Adapun harga minyak mentah berjangka Brent untuk pengiriman Mei 2024 melejit 1,12% menjadi US$82,96 per barel di London ICE Futures Exchange.
Powell menyampaikan kepada House Financial Services Committee pada Rabu bahwa Federal Reserve perlu melihat “sedikit lebih banyak data” sebelum mengambil keputusan terkait suku bunga. Namun demikian, ia memperkirakan bank sentral akan mulai melonggarkan kebijakan tahun ini seiring dengan meningkatnya keyakinan bahwa inflasi terkendali. Perkiraan penurunan suku bunga ini mendorong kenaikan harga minyak karena suku bunga yang lebih rendah cenderung merangsang ekonomi dan meningkatkan permintaan akan minyak.

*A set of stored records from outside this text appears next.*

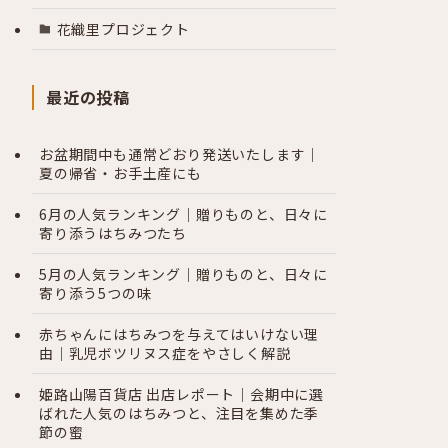
花織里プロジェクト
最近の投稿
お盆期間中も通常どおり発送いたします｜
夏の帰省・お手土産にも
6月の人気ランキング｜贈りものと、日々に
寄り添うはちみつたち
5月の人気ランキング｜贈りものと、日々に
寄り添う5つの味
赤ちゃんにはちみつを与えてはいけない理
由｜乳児ボツリヌス症をやさしく解説
姫路山陽百貨店 出店レポート｜会期中に選
ばれた人気のはちみつと、注目を集めた季
節の蜜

Analisis dari broker minyak PVM, Tamas Varga, menyatakan bahwa ketidakpastian seputar pemotongan suku bunga merupakan “musuh publik nomor satu” dari reli minyak yang berkelanjutan. Perkiraan ini menambahkan harapan bahwa pemangkasan suku bunga pada bulan Juni dapat terjadi setelah testimonial Powell dan keputusan suku bunga ECB pada Kamis.
Menurut data yang dirilis oleh Energy Information Administration (EIA) persediaan minyak mentah komersial Amerika Serikat (AS) naik sebesar 1,4 juta barel minggu lalu. Meskipun demikian, peningkatan persediaan ini menurun secara signifikan dari minggu sebelumnya karena kilang minyak memproses lebih banyak minyak mentah menjadi produk jadi. Sementara itu, persediaan bensin AS turun sebesar 4,5 juta barel dalam periode yang sama, menunjukkan bahwa permintaan sedang meningkat.
Harga minyak telah mengalami kenaikan sepanjang tahun ini, mencatatkan kenaikan selama dua bulan berturut-turut. Itu antara lain karena OPEC+ telah memangkas produksi dan ketegangan geopolitik terus berlanjut di Timur Tengah.